For simplicity I will refer to a business that just two people may be thinking of setting up together. The basic principals apply just as much to businesses of more than two partners.
Whether forming a Limited Company or a Limited Liability Partnership, you will each be bringing value to a business. That may be specialist skills, business contacts or equity. These all have a worth and you must decide based upon your judgement what that worth is. Let me give you some examples:
- If it is clearly 60% being contributed by one person (ie bringing contacts, most of the money and skills) and 40% to the other (bringing skills, a little funding and some contacts only) then the agreement could be arranged such that 60% of the shares are allocated to the former and 40% to the latter. When profit bonuses or dividends are being distributed they would be divided in that way. However, because both are working full-time on the business they might both be on the same basic salary.
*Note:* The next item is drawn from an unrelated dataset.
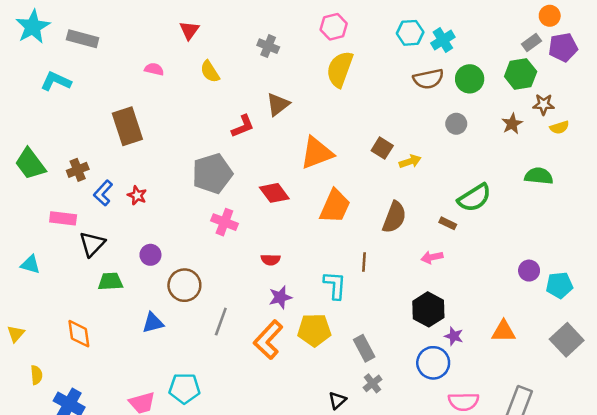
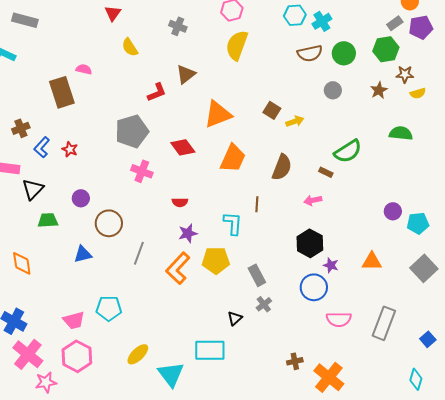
pink semicircle: (154, 69) -> (84, 69), moved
- This is better than picking out specific areas that one gets the money from and one doesn't. Can you imagine the situation where a partner spends all his time and some of yours, only on the area making money for him! A partnership means teamwork.
- I know of one business (in this case set up as a Limited Company) so that each partner has equal shares. Therefore each gets an equal dividend from the shares (profits). They also decided to pay each of the four partners the same, even though one is the Managing Director. They all bring different skills and contacts, but decided to share the success evenly. This allows for more team work. You could do the same in a Limited Liability Partnership if you feel the effort and what's brought to the table balances out, only there you'd agree how the profits (since no share certificates) are allocated.
Below a few considerations that you should include in your thinking and it would save arguments later to include in a document, such as a business partnership agreement, you both sign. It doesn't have to be done in a sense of "mistrust" but in a sense of being professional and business-like. Believe me, you will both be pleased there are no misunderstandings later.
- partners duties
- working hours and holidays
- decision-making procedures
- business premises
- cars
- profit-sharing arrangements, and drawings on account
- partnership capital (and interest arrangements)
- banking and financial arrangements
- accounting arrangements
- making provision for tax payments
- partner retirement procedures
- death of a partner
- providing for partners' retirements and dependants
- disability of a partner
- establishing the right to expel a partner
- what if a partner wants to leave
- arbitration for unresolved disputes
There may be others that you can think of that could be included, but now at least you are beginning to see how it all should work.